La actriz preparaba chuletas de cordero, pollo relleno y ensaladas que sus invitados recordarían años después.
Martindale contó que, cuando la numerosa familia de Meryl se reunía, podía haber unas doce personas alrededor de la mesa. Ella misma preparaba el desayuno para todos.
La escena contrastaba con la imagen que el público podía tener de una estrella con tres premios Óscar, décadas de éxito y acceso a todas las comodidades imaginables.
Pero Streep nunca ha presentado la vida doméstica como una demostración de perfección.
En una entrevista reconoció que había noches en las que comenzaba a cocinar, se cansaba, arrojaba lo preparado al fregadero y anunciaba que pedirían pizza.
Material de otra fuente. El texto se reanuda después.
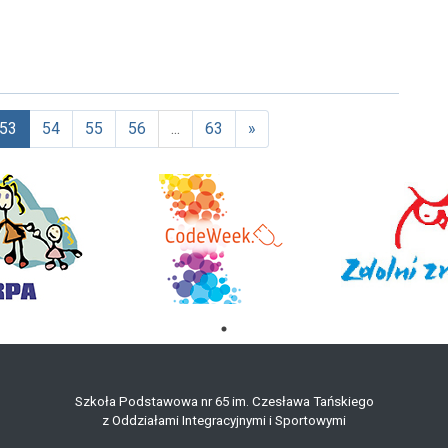
53
54
55
56
...
63
»
ktualna)
Szkoła Podstawowa nr 65 im. Czesława Tańskiego
z Oddziałami Integracyjnymi i Sportowymi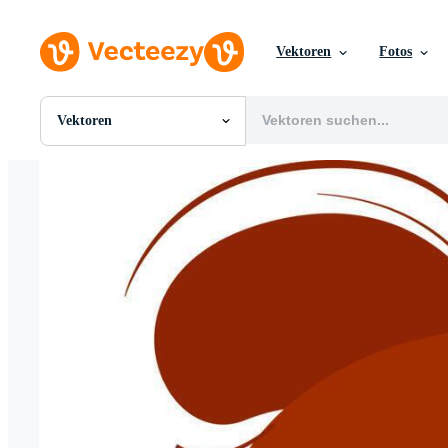
Vektoren
Fotos
Vektoren
Alle Bilder
Fotos
PNGs
PSDs
SVGs
Vorlagen
Vektoren
Videos
Motion Graphics
Redaktionelle Bilder
Redaktionelle Ereignisse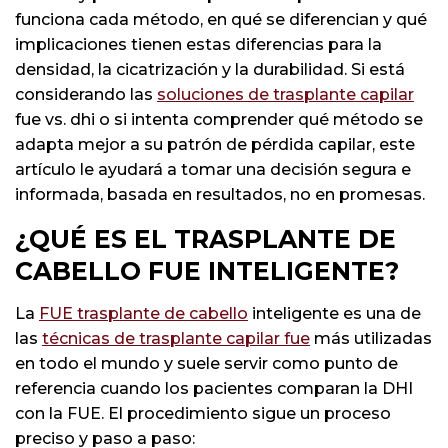
funciona cada método, en qué se diferencian y qué
implicaciones tienen estas diferencias para la
densidad, la cicatrización y la durabilidad. Si está
considerando las
soluciones de trasplante capilar
fue vs. dhi o si intenta comprender qué método se
adapta mejor a su patrón de pérdida capilar, este
artículo le ayudará a tomar una decisión segura e
informada, basada en resultados, no en promesas.
¿QUÉ ES EL TRASPLANTE DE
CABELLO FUE INTELIGENTE?
La
FUE trasplante de cabello
inteligente es una de
las
técnicas de trasplante capilar fue
más utilizadas
en todo el mundo y suele servir como punto de
referencia cuando los pacientes comparan la DHI
con la FUE. El procedimiento sigue un proceso
preciso y paso a paso: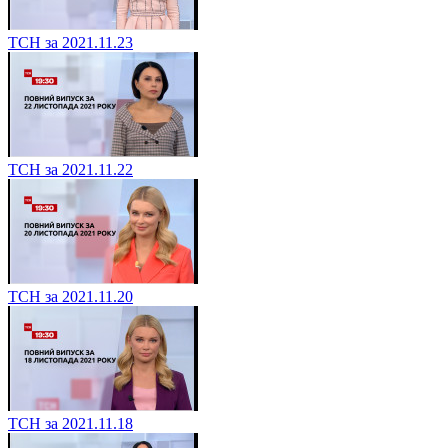
ТСН за 2021.11.23
ТСН за 2021.11.22
ТСН за 2021.11.20
ТСН за 2021.11.18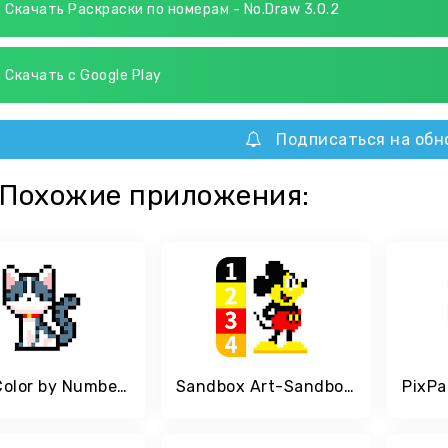
Скачать Раскраски по номерам - No.Draw 3.0.2
Скачать с Google Play
Подписаться на обн
Похожие приложения:
Pixel Color by Number - Draw Sandbox Art
Sandbox Art-Sandbox Color by Number Coloring Pages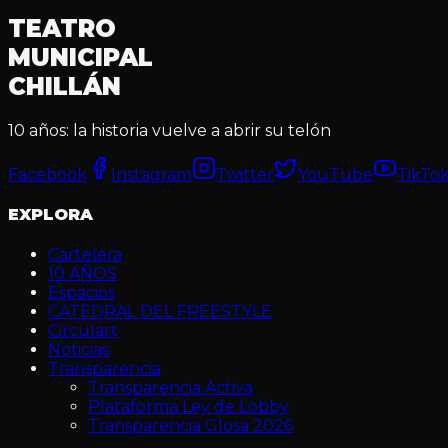
TEATRO
MUNICIPAL
CHILLÁN
10 años: la historia vuelve a abrir su telón
Facebook
Instagram
Twitter
YouTube
TikTo
EXPLORA
Cartelera
10 AÑOS
Espacios
CATEDRAL DEL FREESTYLE
Circulart
Noticias
Transparencia
Transparencia Activa
Plataforma Ley de Lobby
Transparencia Glosa 2026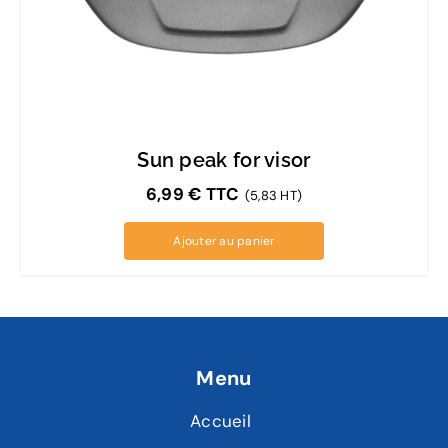
Sun peak for visor
6,99
€
TTC
(5,83 HT)
Ajouter au panier
Menu
Accueil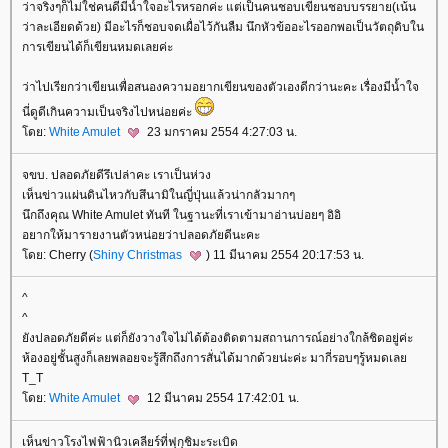
ว่าจริงๆก็ไม่ใช่คนดีมีน้ำใจอะไรหรอกค่ะ แต่เป็นคนชอบเขียนชอบบรรยาย(เน้น
ว่าละเอียดด้วย) มีอะไรก็ชอบจดเผื่อไว้กันลืม นึกหัวข้ออะไรออกพอเป็นวัตถุดิบใน
การเขียนได้ก็เขียนหมดเลยค่ะ
ว่าไปเรียกว่าเขียนเพื่อสนองความอยากเขียนของตัวเองดีกว่านะคะ เรื่องมีน้ำใจ
นี่ดูดีเกินความเป็นจริงไปหน่อยค่ะ
ดย:
White Amulet
23 มกราคม 2554 4:27:03 น.
จขบ. ปลอดภัยดีรึเปล่าคะ เราเป็นห่วง
เห็นข่าวแผ่นดินไหวกับสึนามิในญี่ปุ่นแล้วน่ากลัวมากๆ
นึกถึงคุณ White Amulet ทันที ในฐานะที่เราเข้ามาอ่านบ่อยๆ อิอิ
อยากให้มารายงานตัวหน่อยว่าปลอดภัยดีนะคะ
ดย: Cherry (
Shiny Christmas
) 11 มีนาคม 2554 20:17:53 น.
^
^
ังปลอดภัยดีค่ะ แต่ก็ยังวางใจไม่ได้ต้องติดตามสถานการณ์อย่างใกล้ชิดอยู่ค่ะ
ห้องอยู่ชั้นสูงก็เลยพลอยจะรู้สึกถึงการสั่นได้มากด้วยน่ะค่ะ มากี่รอบๆรู้หมดเล
T_T
ดย:
White Amulet
12 มีนาคม 2554 17:42:01 น.
เห็นข่าวโรงไฟฟ้านิวเคลียร์ที่ฟุกุชิมะระเบิด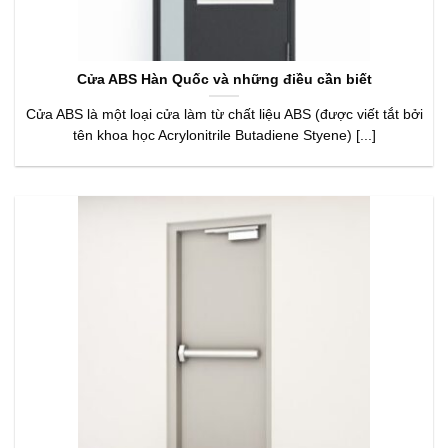
Cửa ABS Hàn Quốc và những điều cần biết
Cửa ABS là một loại cửa làm từ chất liệu ABS (được viết tắt bởi
tên khoa học Acrylonitrile Butadiene Styene) [...]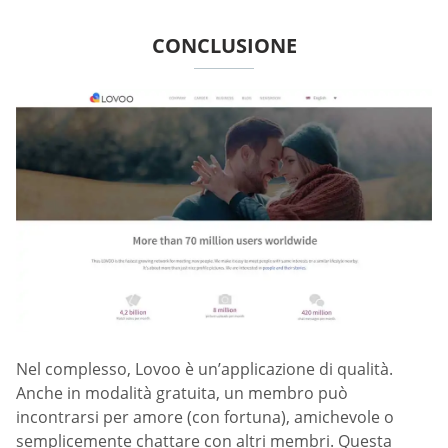
CONCLUSIONE
Nel complesso, Lovoo è un’applicazione di qualità.
Anche in modalità gratuita, un membro può
incontrarsi per amore (con fortuna), amichevole o
semplicemente chattare con altri membri. Questa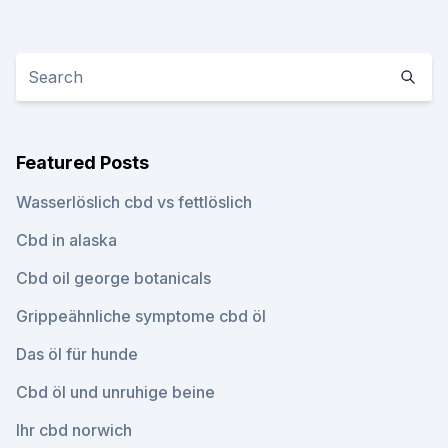
Featured Posts
Wasserlöslich cbd vs fettlöslich
Cbd in alaska
Cbd oil george botanicals
Grippeähnliche symptome cbd öl
Das öl für hunde
Cbd öl und unruhige beine
Ihr cbd norwich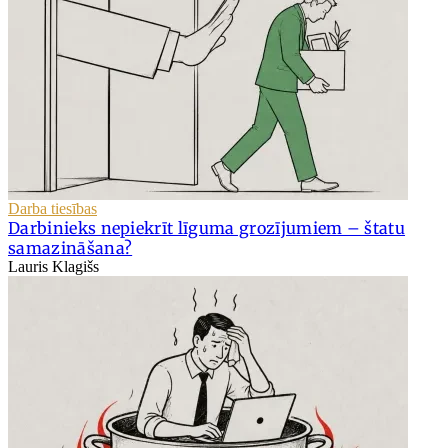
Darba tiesības
Darbinieks nepiekrīt līguma grozījumiem – štatu
samazināšana?
Lauris Klagišs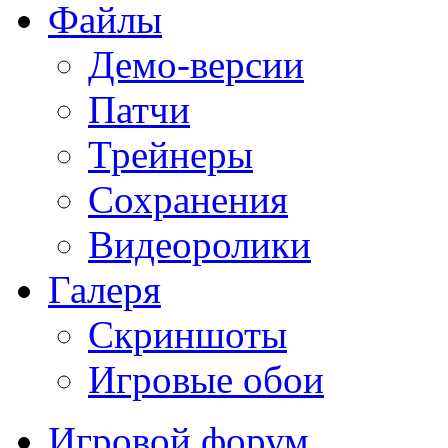
Файлы
Демо-версии
Патчи
Трейнеры
Сохранения
Видеоролики
Галеря
Скриншоты
Игровые обои
Игровой форум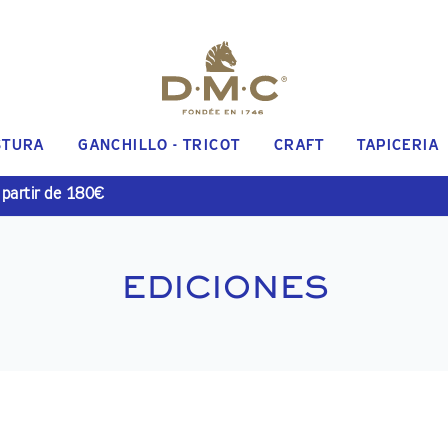
STURA
GANCHILLO - TRICOT
CRAFT
TAPICERIA
 partir de 180€
EDICIONES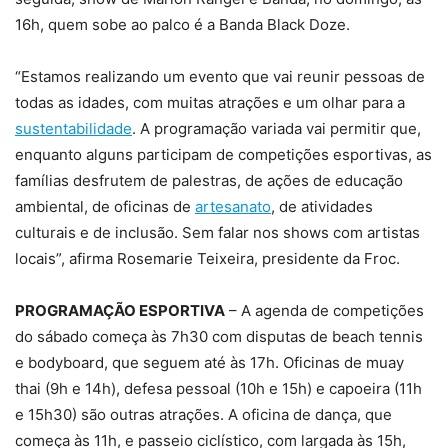
16h, quem sobe ao palco é a Banda Black Doze.
“Estamos realizando um evento que vai reunir pessoas de
todas as idades, com muitas atrações e um olhar para a
sustentabilidade
. A programação variada vai permitir que,
enquanto alguns participam de competições esportivas, as
famílias desfrutem de palestras, de ações de educação
ambiental, de oficinas de
artesanato
, de atividades
culturais e de inclusão. Sem falar nos shows com artistas
locais”, afirma Rosemarie Teixeira, presidente da Froc.
PROGRAMAÇÃO ESPORTIVA
– A agenda de competições
do sábado começa às 7h30 com disputas de beach tennis
e bodyboard, que seguem até às 17h. Oficinas de muay
thai (9h e 14h), defesa pessoal (10h e 15h) e capoeira (11h
e 15h30) são outras atrações. A oficina de dança, que
começa às 11h, e passeio ciclístico, com largada às 15h,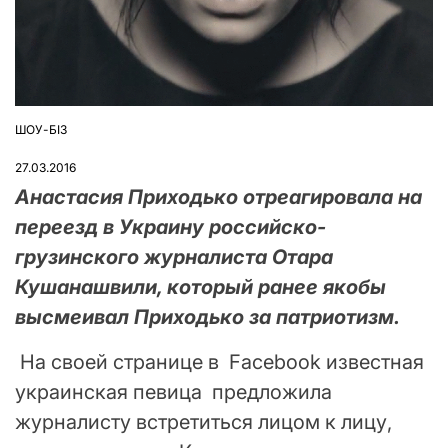
ШОУ-БІЗ
ОПУБЛІКУВАТИ
У
27.03.2016
Анастасия Приходько отреагировала на
переезд в Украину российско-
грузинского журналиста Отара
Кушанашвили, который ранее якобы
высмеивал Приходько за патриотизм.
На своей странице в Facebook известная
украинская певица предложила
журналисту встретиться лицом к лицу,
Cuando sus cuatro hijos eran pequeños y ella trabajaba, contó con ayuda en la cocina; años después explicó que ya no tenía cocinero y volvía a preparar personalmente las comidas.
Su origen tampoco fue el de una niña criada en la pobreza. Su padre trabajaba como ejecutivo de una compañía farmacéutica y su madre era artista comercial.
La sencillez que se le atribuye no nació de haber carecido de todo, sino de conservar ciertas costumbres después de alcanzar una fama extraordinaria.
En 1981, cuando ya tenía un Óscar en casa, fue fotografiada viajando en el metro de Nueva York como cualquier otra pasajera.
Eso no significa que su vida fuera común. Pocas personas han alcanzado su prestigio, sus oportunidades o su seguridad económica.
Lo llamativo es que nunca pareció creer que el éxito debía separarla por completo de las tareas cotidianas.
En la pantalla podía convertirse en una primera ministra, una editora temida o una cantante excéntrica.
En casa seguía siendo la mujer que reunía a su familia, encendía la cocina y preguntaba cuántos iban a desayunar.
Quizá la verdadera sencillez no consiste en fingir que la fama y el dinero no existen.
Consiste en no permitir que hagan desaparecer por completo a la persona que eres antes de recibir los aplausos.